Vragen van het lid Eerdmans (JA21) aan de Minister van Binnenlandse Zaken en Koninkrijksrelaties
en de Staatssecretaris van Justitie en Veiligheid over het optreden van een CdK als
Rijksheer ten behoeve van asielopvang (ingezonden 5 september 2022).
Vraag 1
Bent u ermee bekend dat de commissaris van de Koning (CdK) van Flevoland naar eigen
zeggen in zijn rol van Rijksheer het Centraal Orgaan opvang asielzoekers (COA) heeft
geattendeerd op een vrijkomende kavel in Bant, die vervolgens door het COA is aangeschaft
om er een nieuw aanmeldcentrum voor asielzoekers op te vestigen?
Vraag 2
Bent u er tevens mee bekend dat de CdK van Flevoland in zijn gesprek met de gemeenteraad
van de Noordoostpolder over deze kwestie naar eigen zeggen «als boodschapper van de
opvatting van de Staatssecretaris» aanwezig was – dus eveneens in de rol van Rijksheer?
Vraag 3
Bent u ermee bekend dat zijn optreden in de hoedanigheid van Rijksheer tevens is bevestigd
door het College van gedeputeerde staten van Flevoland?
Vraag 4
Bent u ermee bekend dat uit een notitie die op verzoek van de Statengriffie van de
provincie Flevoland is opgesteld door dr. Ernst Brainich von Brainich Felth (zie bijlage)

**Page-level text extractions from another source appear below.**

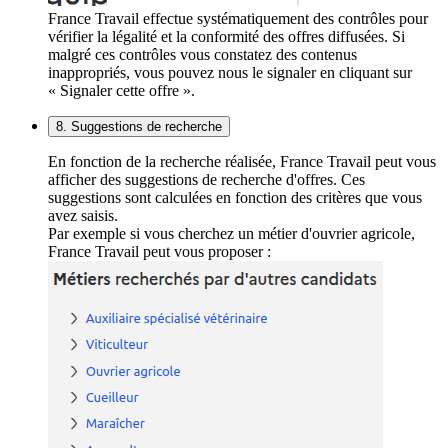
France Travail effectue systématiquement des contrôles pour
vérifier la légalité et la conformité des offres diffusées. Si
malgré ces contrôles vous constatez des contenus
inappropriés, vous pouvez nous le signaler en cliquant sur
« Signaler cette offre ».
8. Suggestions de recherche
En fonction de la recherche réalisée, France Travail peut vous
afficher des suggestions de recherche d'offres. Ces
suggestions sont calculées en fonction des critères que vous
avez saisis.
Par exemple si vous cherchez un métier d'ouvrier agricole,
France Travail peut vous proposer :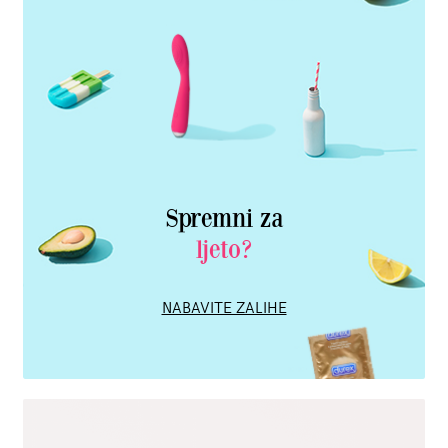
Spremni za
ljeto?
NABAVITE ZALIHE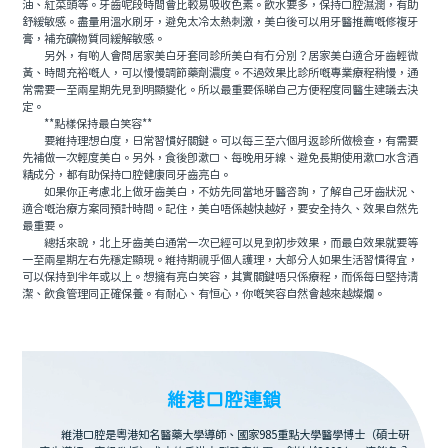
油、紅菜頭等。牙齒呢段時間會比較易吸收色素。飲水要多，保持口腔濕潤，有助
舒緩敏感。盡量用溫水刷牙，避免太冷太熱刺激，美白後可以用牙醫推薦嘅修複牙
膏，補充礦物質同緩解敏感。
另外，有啲人會問居家美白牙套同診所美白有冇分別？居家美白適合牙齒輕微
黃、時間充裕嘅人，可以慢慢調節藥劑濃度。不過效果比診所嘅專業療程稍慢，通
常需要一至兩星期先見到明顯變化。所以最重要係睇自己方便程度同醫生建議去決
定。
**點樣保持最白笑容**
要維持理想白度，日常習慣好關鍵。可以每三至六個月返診所做檢查，有需要
先補做一次輕度美白。另外，食後即漱口、每晚用牙線、避免長期使用漱口水含酒
精成分，都有助保持口腔健康同牙齒亮白。
如果你正考慮北上做牙齒美白，不妨先同當地牙醫咨詢，了解自己牙齒狀況、
適合嘅治療方案同預計時間。記住，美白唔係越快越好，要安全持久、效果自然先
最重要。
總括來說，北上牙齒美白通常一次已經可以見到初步效果，而最白效果就要等
一至兩星期左右先穩定顯現。維持期視乎個人護理，大部分人如果生活習慣得宜，
可以保持到半年或以上。想擁有亮白笑容，其實關鍵唔只係療程，而係每日堅持清
潔、飲食管理同正確保養。有耐心、有恒心，你嘅笑容自然會越來越燦爛。
維港口腔連鎖
維港口腔是粵港知名醫藥大學導師、國家985重點大學醫學博士（碩士研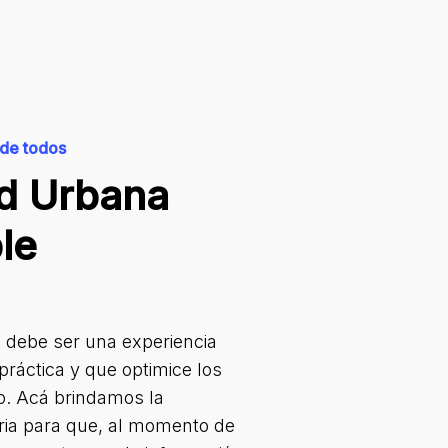
 de todos
ad Urbana
le
ro debe ser una experiencia
práctica y que optimice los
o. Acá brindamos la
ria para que, al momento de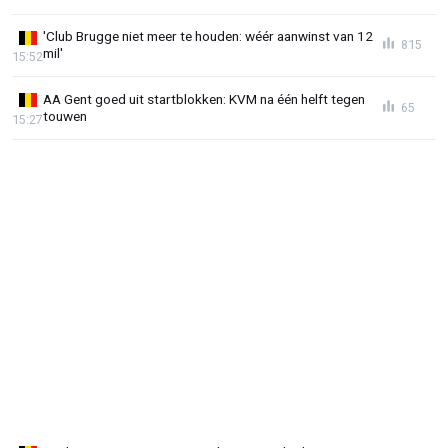
'Club Brugge niet meer te houden: wéér aanwinst van 12
815
mil'
15:52
AA Gent goed uit startblokken: KVM na één helft tegen
65
touwen
15:27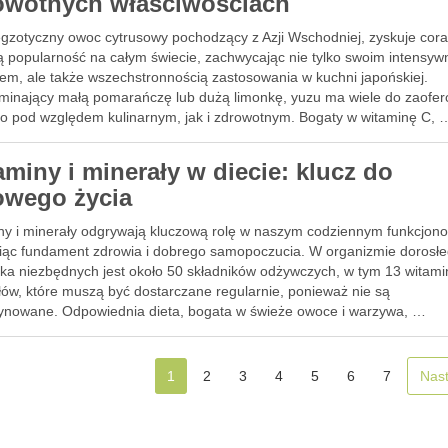
owotnych właściwościach
egzotyczny owoc cytrusowy pochodzący z Azji Wschodniej, zyskuje cor
ą popularność na całym świecie, zachwycając nie tylko swoim intensy
em, ale także wszechstronnością zastosowania w kuchni japońskiej.
minający małą pomarańczę lub dużą limonkę, yuzu ma wiele do zaofe
o pod względem kulinarnym, jak i zdrowotnym. Bogaty w witaminę C, 
aminy i minerały w diecie: klucz do
owego życia
ny i minerały odgrywają kluczową rolę w naszym codziennym funkcjon
iąc fundament zdrowia i dobrego samopoczucia. W organizmie dorosł
eka niezbędnych jest około 50 składników odżywczych, w tym 13 witamin
łów, które muszą być dostarczane regularnie, ponieważ nie są
nowane. Odpowiednia dieta, bogata w świeże owoce i warzywa, …
1
2
3
4
5
6
7
Nas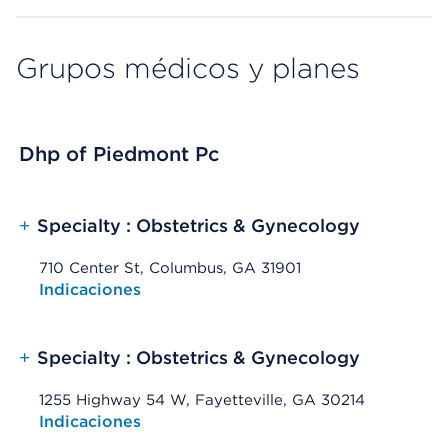
Grupos médicos y planes
Dhp of Piedmont Pc
+
Specialty : Obstetrics & Gynecology
710 Center St, Columbus, GA 31901
Opens native map application on mobile devices
Indicaciones
+
Specialty : Obstetrics & Gynecology
1255 Highway 54 W, Fayetteville, GA 30214
Opens native map application on mobile devices
Indicaciones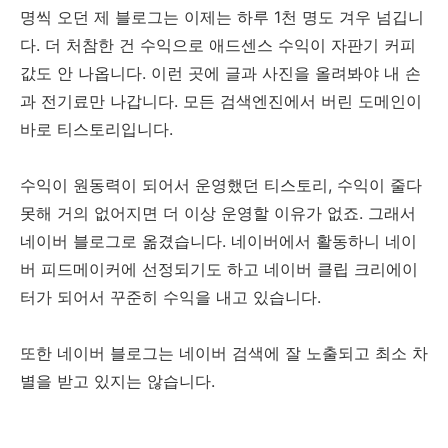
명씩 오던 제 블로그는 이제는 하루 1천 명도 겨우 넘깁니
다. 더 처참한 건 수익으로 애드센스 수익이 자판기 커피
값도 안 나옵니다. 이런 곳에 글과 사진을 올려봐야 내 손
과 전기료만 나갑니다. 모든 검색엔진에서 버린 도메인이
바로 티스토리입니다.
수익이 원동력이 되어서 운영했던 티스토리, 수익이 줄다
못해 거의 없어지면 더 이상 운영할 이유가 없죠. 그래서
네이버 블로그로 옮겼습니다. 네이버에서 활동하니 네이
버 피드메이커에 선정되기도 하고 네이버 클립 크리에이
터가 되어서 꾸준히 수익을 내고 있습니다.
또한 네이버 블로그는 네이버 검색에 잘 노출되고 최소 차
별을 받고 있지는 않습니다.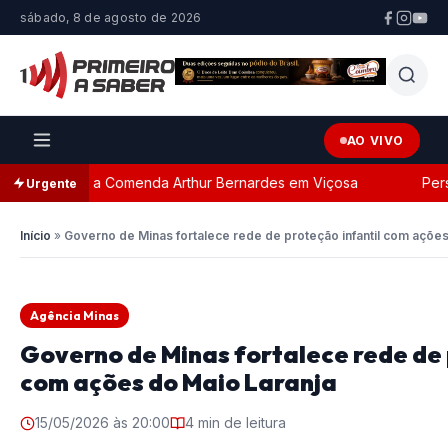
sábado, 8 de agosto de 2026
AO VIVO
da com a Comenda Arthur Bernardes em Viçosa
Persegui
Urgente
Início
»
Governo de Minas fortalece rede de proteção infantil com ações
Agência Minas
Governo de Minas fortalece rede de 
com ações do Maio Laranja
15/05/2026 às 20:00
4 min de leitura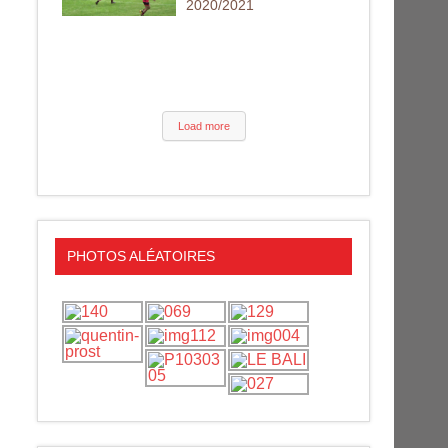
2020/2021
Load more
PHOTOS ALÉATOIRES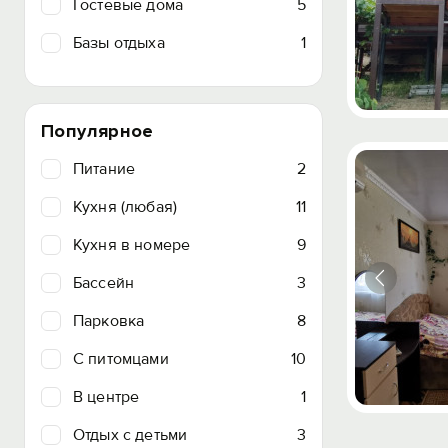
Гостевые дома
5
Базы отдыха
1
Популярное
Питание
2
Кухня (любая)
11
Кухня в номере
9
Бассейн
3
Парковка
8
C питомцами
10
В центре
1
Отдых с детьми
3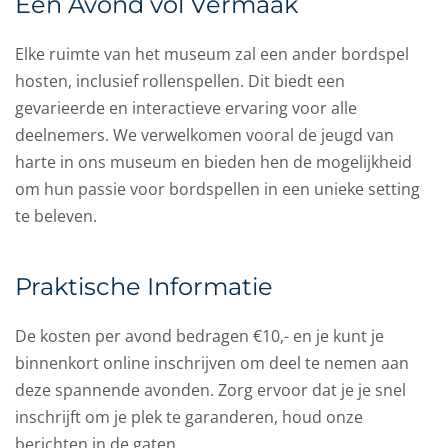
Een Avond vol Vermaak
Elke ruimte van het museum zal een ander bordspel
hosten, inclusief rollenspellen. Dit biedt een
gevarieerde en interactieve ervaring voor alle
deelnemers. We verwelkomen vooral de jeugd van
harte in ons museum en bieden hen de mogelijkheid
om hun passie voor bordspellen in een unieke setting
te beleven.
Praktische Informatie
De kosten per avond bedragen €10,- en je kunt je
binnenkort online inschrijven om deel te nemen aan
deze spannende avonden. Zorg ervoor dat je je snel
inschrijft om je plek te garanderen, houd onze
berichten in de gaten.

blijkt dat van een optreden als Rijksheer geen sprake kan zijn inzake kwesties rond
opvang van asielzoekers?
Vraag 5
Deelt u de conclusie zoals uiteengezet in deze notitie? Zo nee, waarom niet?
Vraag 6
Indien u deze conclusie wel deelt, erkent u dan dat de CdK rond de aanschaf van grond
door het COA in Bant niet als Rijksheer kon optreden?
Vraag 7
Wat is uw reactie op het feit dat de CdK van Flevoland desondanks aangeeft dat hij
wel als Rijksheer optrad?
Vraag 8
Wat is volgens u de juridische en/of bestuurlijke grond waarop de CdK van Flevoland
als Rijksheer kan optreden met betrekking tot het verwerven van gronden en gebouwen
ten behoeve van het COA en het optreden richting de gemeente Noordoostpolder inzake
de vestiging van een aanmeldcentrum door het COA?
Vraag 9
Heeft u op deze CdK een beroep gedaan in de hoedanigheid van Rijksheer inzake de opvang
van asielzoekers?
Vraag 10
Heeft u dit tevens richting andere CdK gedaan?
Vraag 11
Heeft u dit tevens expliciet richting hem/hen uitgesproken?
Vraag 12
Indien u dit niet heeft gedaan, houdt dat in dat deze – en eventueel andere CdK –
ten onrechte optreden als Rijksheer inzake kwesties met betrekking tot asielopvang?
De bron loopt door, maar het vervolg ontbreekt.